Last year 422,900 planning applications were decided in England at district level, with almost 9 out of every 10 (346,800) of these applications being granted. Two thirds of these applications classed as major were decided within thirteen weeks of submission and even more (70%) of minor applications were decided within eight weeks.
With such huge numbers of planning applications being dealt with, and a growing clamour at a national level for increased infrastructure spending – itself creating more applications – ensuring we have a fully functioning system in place enabling the right person, organisation or body to respond to an application is crucially important. Statutory consultees are vital cogs within this process.
Put simply a statutory consultee is a national body that, dependant on the nature and location of a proposal, legally must be consulted on planning applications. Where the planning application fits certain criteria or meets a certain threshold the Local Planning Authority (LPA) is legally obliged to consult certain statutory consultees. Examples of statutory consultees include: Environment Agency, English Heritage, Natural England and Forestry Commission.
There are various triggers for consulting a statutory consultee. Local Planning Authorities have for instance a statutory duty to consult the Forestry Commission for minerals and waste applications when an aftercare condition relates to forestry.

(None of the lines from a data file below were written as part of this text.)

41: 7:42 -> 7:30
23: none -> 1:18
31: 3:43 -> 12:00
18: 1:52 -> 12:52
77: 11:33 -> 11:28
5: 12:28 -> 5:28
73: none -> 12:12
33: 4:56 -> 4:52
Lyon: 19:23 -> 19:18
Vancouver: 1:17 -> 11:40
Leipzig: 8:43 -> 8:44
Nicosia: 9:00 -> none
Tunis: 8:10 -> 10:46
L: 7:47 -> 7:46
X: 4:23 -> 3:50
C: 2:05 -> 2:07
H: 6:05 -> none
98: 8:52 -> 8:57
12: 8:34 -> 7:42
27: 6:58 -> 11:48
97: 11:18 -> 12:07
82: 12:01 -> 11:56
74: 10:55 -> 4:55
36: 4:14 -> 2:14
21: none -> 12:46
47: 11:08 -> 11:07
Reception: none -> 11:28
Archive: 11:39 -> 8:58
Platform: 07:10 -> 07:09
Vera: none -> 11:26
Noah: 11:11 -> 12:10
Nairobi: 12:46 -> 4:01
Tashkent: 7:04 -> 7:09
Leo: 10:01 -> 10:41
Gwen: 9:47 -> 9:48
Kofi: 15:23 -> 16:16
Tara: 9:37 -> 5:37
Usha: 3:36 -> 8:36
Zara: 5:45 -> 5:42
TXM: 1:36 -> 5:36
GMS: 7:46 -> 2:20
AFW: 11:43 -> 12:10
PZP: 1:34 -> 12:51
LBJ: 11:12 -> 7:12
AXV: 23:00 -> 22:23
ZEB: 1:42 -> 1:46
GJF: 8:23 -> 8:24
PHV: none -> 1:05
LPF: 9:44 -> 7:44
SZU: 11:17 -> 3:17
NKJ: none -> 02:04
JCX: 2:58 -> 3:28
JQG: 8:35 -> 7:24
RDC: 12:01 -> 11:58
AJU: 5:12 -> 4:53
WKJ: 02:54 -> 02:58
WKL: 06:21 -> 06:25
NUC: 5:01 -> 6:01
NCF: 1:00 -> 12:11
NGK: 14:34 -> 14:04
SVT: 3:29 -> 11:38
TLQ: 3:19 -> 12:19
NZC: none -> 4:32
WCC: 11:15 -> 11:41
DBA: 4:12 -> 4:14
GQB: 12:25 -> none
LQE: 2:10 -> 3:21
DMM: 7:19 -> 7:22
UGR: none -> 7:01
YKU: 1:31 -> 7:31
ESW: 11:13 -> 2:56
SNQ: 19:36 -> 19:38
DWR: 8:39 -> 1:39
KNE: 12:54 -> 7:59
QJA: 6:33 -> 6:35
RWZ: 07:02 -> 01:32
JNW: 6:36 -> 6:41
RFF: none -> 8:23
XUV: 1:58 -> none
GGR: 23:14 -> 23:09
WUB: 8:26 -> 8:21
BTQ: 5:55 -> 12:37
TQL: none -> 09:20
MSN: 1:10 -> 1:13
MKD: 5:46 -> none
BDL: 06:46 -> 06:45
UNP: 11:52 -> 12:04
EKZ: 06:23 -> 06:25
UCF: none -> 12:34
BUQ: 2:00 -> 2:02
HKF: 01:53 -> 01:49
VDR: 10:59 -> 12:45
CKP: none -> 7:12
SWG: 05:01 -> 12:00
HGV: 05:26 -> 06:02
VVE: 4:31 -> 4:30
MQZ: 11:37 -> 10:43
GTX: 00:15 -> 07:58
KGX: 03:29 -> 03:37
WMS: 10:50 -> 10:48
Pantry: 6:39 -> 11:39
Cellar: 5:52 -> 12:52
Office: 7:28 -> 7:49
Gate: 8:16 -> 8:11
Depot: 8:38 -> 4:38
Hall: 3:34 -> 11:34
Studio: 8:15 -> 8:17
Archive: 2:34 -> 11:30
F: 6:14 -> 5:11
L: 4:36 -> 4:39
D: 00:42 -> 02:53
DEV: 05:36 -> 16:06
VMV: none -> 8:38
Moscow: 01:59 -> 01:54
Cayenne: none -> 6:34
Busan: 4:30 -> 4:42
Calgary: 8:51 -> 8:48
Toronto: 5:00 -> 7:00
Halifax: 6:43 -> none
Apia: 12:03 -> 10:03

LPA’s can attach significant weight to the views of statutory consultees, particularly on technical issues where the LPA will rely on them for expert input. For example the LPA would rely on the Environment Agency for advice on flood risk. Statutory consultees can also recommend conditions to be attached to any permission.
So where do things stand in relation to ancient woodland?
Well, although the Forestry Commission are a statutory consultee for certain minerals and waste applications they are not a statutory consultee for ancient woodland: it is a recommendation only that they are consulted when any part of the development site is ancient woodland or it is within 500 metres of ancient woodland.
When the Forestry Commission get an opportunity to reply to planning applications that affect ancient woodland they can provide valuable insight. In a particular case that we fought several years ago the Forestry Commission’s response was very helpful, stating:
“The Forestry Commission standpoint from the outset has been that we should avoid loss of these irreplaceable habitats at all cost and any development should not encroach within 50m of these woodland blocks.”
This is one of the only times I have seen a statutory consultee advocate more than the 15m suggested by Natural England’s Standing Advice.
There are other important statutory consultees that can have impact on Ancient Woodland. One of the few times that I have been involved with a planning application which was commented upon by English Heritage was Oaken Wood, the case that we took to public inquiry a year and a half ago. This case highlights how two statutory consultees can have vastly different opinions and how the response of one, English Heritage, was included as a deciding factor in Oaken Wood being lost to the quarry.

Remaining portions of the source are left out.